Cumulative PR = 0.9595 x 0.98 x 0.99 x 0.98 x 0.985 x 0.9653 x 0.99 x 0.99 = 0.8502 (approx. 85.0%). Corrected annual AC yield = 43.2 kWdc x 2,135 h x 0.8502 = 78,412 kWh/yr — versus the naive 92,232 kWh/yr, a 17.6% overstatement in the naive estimate, and separately, the naive string design would not have passed inspection at all. Sanity check: inverter's theoretical annual ceiling at 100% capacity factor = 34.5 kW x 8,760 h = 302,220 kWh/yr; 78,412 kWh/yr is well under that ceiling, confirming the estimate isn't internally inconsistent.

Deliverable — PV array design memo excerpt (as filed for permit and financing package):

> String configuration: 18 modules/string x 6 strings = 108 modules, 43.2 kWdc. Cold-temperature Voc (NEC 690.7, site design temp -18°C): 994.5 V per string, within the inverter's 1,000 Vdc maximum.
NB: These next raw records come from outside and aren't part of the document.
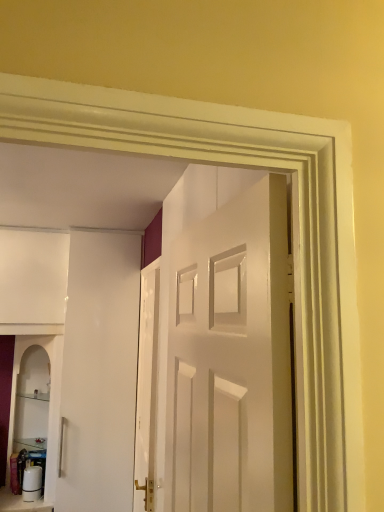 The image size is (384, 512). Identify the location of white glossy cabinet at lower left. (49, 405).

Describe the element at coordinates (147, 389) in the screenshot. I see `white glossy door at center, positioned as the 2th door in front-to-back order` at that location.

Measure the distance between white glossy door at center, the 1th door viewed from the left, and camera.

The depth of white glossy door at center, the 1th door viewed from the left, is 7.93 feet.

Locate an element on the screen. white glossy door at center, positioned as the second door in left-to-right order is located at coordinates (229, 351).

Where is `white glossy water bottle at lower left`? white glossy water bottle at lower left is located at coordinates coord(21,503).

The image size is (384, 512). In order to click on furniture below the white glossy door at center, which appears as the 1th door when viewed from the back (from a real-world perspective) in this screenshot , I will do `click(21, 503)`.

Does white glossy door at center, positioned as the 2th door in front-to-back order, have a smaller size compared to white glossy water bottle at lower left?

Incorrect, white glossy door at center, positioned as the 2th door in front-to-back order, is not smaller in size than white glossy water bottle at lower left.

From the image's perspective, which is above, white glossy door at center, positioned as the 2th door in front-to-back order, or white glossy water bottle at lower left?

white glossy door at center, positioned as the 2th door in front-to-back order, appears higher in the image.

From the picture: Is white glossy door at center, the 1th door viewed from the left, at the left side of white glossy water bottle at lower left?

No.

Does point (179, 466) come behind point (141, 333)?

No, it is not.

Does white glossy door at center, positioned as the second door in left-to-right order, have a larger size compared to white glossy door at center, which appears as the 1th door when viewed from the back?

Yes.

Measure the distance between white glossy door at center, positioned as the first door in right-to-left order, and white glossy door at center, the 1th door viewed from the left.

4.89 feet.

How many degrees apart are the facing directions of white glossy door at center, which is the 1th door from front to back, and white glossy door at center, acting as the 2th door starting from the right?

1.11 degrees.

From a real-world perspective, does white glossy door at center, positioned as the first door in right-to-left order, stand above white glossy cabinet at lower left?

Correct, in the physical world, white glossy door at center, positioned as the first door in right-to-left order, is higher than white glossy cabinet at lower left.

The image size is (384, 512). Identify the location of cabinetry that appears on the left of white glossy door at center, the second door in the back-to-front sequence. (49, 405).

Is point (182, 307) less distant than point (23, 344)?

Yes, it is.

Based on the photo, which of these two, white glossy door at center, which is the 1th door from front to back, or white glossy cabinet at lower left, is wider?

Wider between the two is white glossy cabinet at lower left.

Is white glossy water bottle at lower left taller than white glossy door at center, the second door in the back-to-front sequence?

No, white glossy water bottle at lower left is not taller than white glossy door at center, the second door in the back-to-front sequence.

From a real-world perspective, who is located higher, white glossy water bottle at lower left or white glossy door at center, positioned as the first door in right-to-left order?

white glossy door at center, positioned as the first door in right-to-left order, from a real-world perspective.

Locate an element on the screen. The width and height of the screenshot is (384, 512). the 2nd door to the right of the white glossy water bottle at lower left, counting from the anchor's position is located at coordinates (229, 351).

Is white glossy water bottle at lower left oriented towards white glossy door at center, positioned as the first door in right-to-left order?

No, white glossy water bottle at lower left is not oriented towards white glossy door at center, positioned as the first door in right-to-left order.

This screenshot has height=512, width=384. In order to click on door located below the white glossy door at center, positioned as the first door in right-to-left order (from the image's perspective) in this screenshot , I will do `click(147, 389)`.

Is white glossy door at center, acting as the 2th door starting from the right, placed right next to white glossy door at center, positioned as the second door in left-to-right order?

They are not placed beside each other.

Which of these two, white glossy door at center, the 1th door viewed from the left, or white glossy door at center, positioned as the second door in left-to-right order, is wider?

Wider between the two is white glossy door at center, positioned as the second door in left-to-right order.

From a real-world perspective, which is physically below, white glossy cabinet at lower left or white glossy door at center, positioned as the first door in right-to-left order?

white glossy cabinet at lower left, from a real-world perspective.

Which of these two, white glossy cabinet at lower left or white glossy door at center, positioned as the second door in left-to-right order, is smaller?

With smaller size is white glossy cabinet at lower left.

How far apart are white glossy water bottle at lower left and white glossy door at center, acting as the 2th door starting from the right?

white glossy water bottle at lower left and white glossy door at center, acting as the 2th door starting from the right, are 91.88 centimeters apart from each other.

The height and width of the screenshot is (512, 384). I want to click on furniture below the white glossy door at center, which appears as the 1th door when viewed from the back (from the image's perspective), so click(x=21, y=503).

Can you confirm if white glossy water bottle at lower left is taller than white glossy door at center, positioned as the 2th door in front-to-back order?

No.

From a real-world perspective, is white glossy water bottle at lower left positioned above or below white glossy door at center, which appears as the 1th door when viewed from the back?

white glossy water bottle at lower left is below white glossy door at center, which appears as the 1th door when viewed from the back.

At what (x,y) coordinates should I click in order to perform the action: click on furniture directly beneath the white glossy door at center, positioned as the 2th door in front-to-back order (from a real-world perspective). Please return your answer as a coordinate pair (x, y). Looking at the image, I should click on (21, 503).

What are the coordinates of `door on the left of the white glossy door at center, the second door in the back-to-front sequence` in the screenshot? It's located at (147, 389).

Based on their spatial positions, is white glossy water bottle at lower left or white glossy cabinet at lower left further from white glossy door at center, positioned as the first door in right-to-left order?

white glossy water bottle at lower left is further to white glossy door at center, positioned as the first door in right-to-left order.

From the image, which object appears to be nearer to white glossy door at center, positioned as the first door in right-to-left order, white glossy cabinet at lower left or white glossy water bottle at lower left?

white glossy cabinet at lower left is closer to white glossy door at center, positioned as the first door in right-to-left order.

Estimate the real-world distances between objects in this image. Which object is further from white glossy door at center, positioned as the first door in right-to-left order, white glossy cabinet at lower left or white glossy door at center, acting as the 2th door starting from the right?

white glossy cabinet at lower left.

From the image, which object appears to be farther from white glossy water bottle at lower left, white glossy cabinet at lower left or white glossy door at center, positioned as the second door in left-to-right order?

white glossy door at center, positioned as the second door in left-to-right order, lies further to white glossy water bottle at lower left than the other object.

Looking at the image, which one is located closer to white glossy door at center, which appears as the 1th door when viewed from the back, white glossy water bottle at lower left or white glossy door at center, positioned as the first door in right-to-left order?

white glossy water bottle at lower left is positioned closer to the anchor white glossy door at center, which appears as the 1th door when viewed from the back.

Estimate the real-world distances between objects in this image. Which object is closer to white glossy door at center, acting as the 2th door starting from the right, white glossy cabinet at lower left or white glossy water bottle at lower left?

white glossy cabinet at lower left is closer to white glossy door at center, acting as the 2th door starting from the right.

Considering their positions, is white glossy cabinet at lower left positioned further to white glossy water bottle at lower left than white glossy door at center, the 1th door viewed from the left?

white glossy door at center, the 1th door viewed from the left, lies further to white glossy water bottle at lower left than the other object.

In the scene shown: From the image, which object appears to be nearer to white glossy water bottle at lower left, white glossy door at center, the second door in the back-to-front sequence, or white glossy door at center, which appears as the 1th door when viewed from the back?

Based on the image, white glossy door at center, which appears as the 1th door when viewed from the back, appears to be nearer to white glossy water bottle at lower left.

Identify the location of cabinetry situated between white glossy water bottle at lower left and white glossy door at center, positioned as the 2th door in front-to-back order, from left to right. coord(49,405).

I want to click on door located between white glossy door at center, positioned as the second door in left-to-right order, and white glossy water bottle at lower left in the depth direction, so click(x=147, y=389).

The height and width of the screenshot is (512, 384). In order to click on door between white glossy door at center, the second door in the back-to-front sequence, and white glossy cabinet at lower left, along the z-axis in this screenshot , I will do `click(147, 389)`.

Where is `furniture between white glossy door at center, the second door in the back-to-front sequence, and white glossy cabinet at lower left from front to back`? This screenshot has width=384, height=512. furniture between white glossy door at center, the second door in the back-to-front sequence, and white glossy cabinet at lower left from front to back is located at coordinates (21, 503). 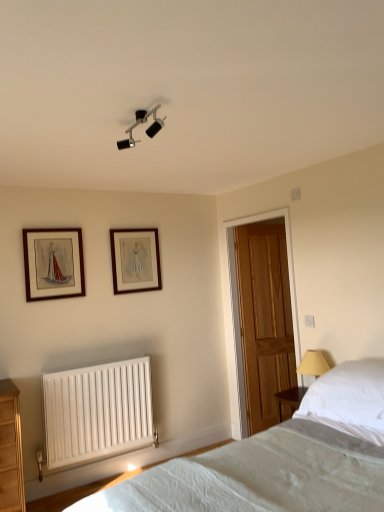 Question: From a real-world perspective, is wooden door at center positioned above or below white fabric bed at lower right?

Choices:
 (A) above
 (B) below

Answer: (A)

Question: Considering the positions of wooden door at center and white fabric bed at lower right in the image, is wooden door at center taller or shorter than white fabric bed at lower right?

Choices:
 (A) short
 (B) tall

Answer: (B)

Question: Based on their relative distances, which object is farther from the wooden framed picture at upper left, which ranks as the 2th picture frame in right-to-left order?

Choices:
 (A) wooden door at center
 (B) wooden picture frame at upper center, placed as the second picture frame when sorted from front to back
 (C) white soft pillow at right
 (D) white matte radiator at lower left
 (E) white fabric bed at lower right

Answer: (C)

Question: Based on their relative distances, which object is nearer to the wooden framed picture at upper left, which is the first picture frame in front-to-back order?

Choices:
 (A) wooden picture frame at upper center, which appears as the 1th picture frame when viewed from the back
 (B) matte black light fixture at upper center
 (C) white soft pillow at right
 (D) wooden door at center
 (E) white matte radiator at lower left

Answer: (A) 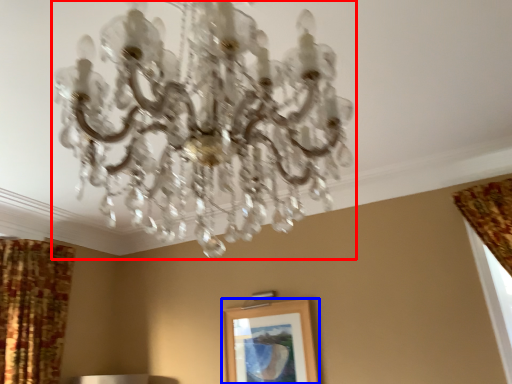 Question: Which of the following is the closest to the observer, lamp (highlighted by a red box) or picture frame (highlighted by a blue box)?

Choices:
 (A) lamp
 (B) picture frame

Answer: (A)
Hot-temperature Vmp: 668.0 V per string, within the 250-950 V MPPT window.

> Conductor sizing (NEC 690.8): Required minimum ampacity 16.09 A (Isc 10.30 A x 1.5625 combined factor); 10 AWG PV wire specified (40 A rated, before conduit-fill/ambient derating — final derated ampacity confirmed in the electrical calc package).

> DC/AC ratio: 1.252 (43.2 kWdc / 34.5 kWac); estimated annual clipping loss 1.6% of gross DC energy per 8760-hour simulation.

> Predicted annual yield: Reference yield 2,135 h x 43.2 kWdc x PR 0.8502 = 78,412 kWh/yr (P50); P90 exceedance value to follow from the full weather-year Monte Carlo run.

> Note for file: initial 20-module string layout (STC-basis only) was rejected at design review — cold-temperature Voc of 1,105 V would have exceeded the inverter's 1,000 Vdc rating and failed NEC 690.7 plan review.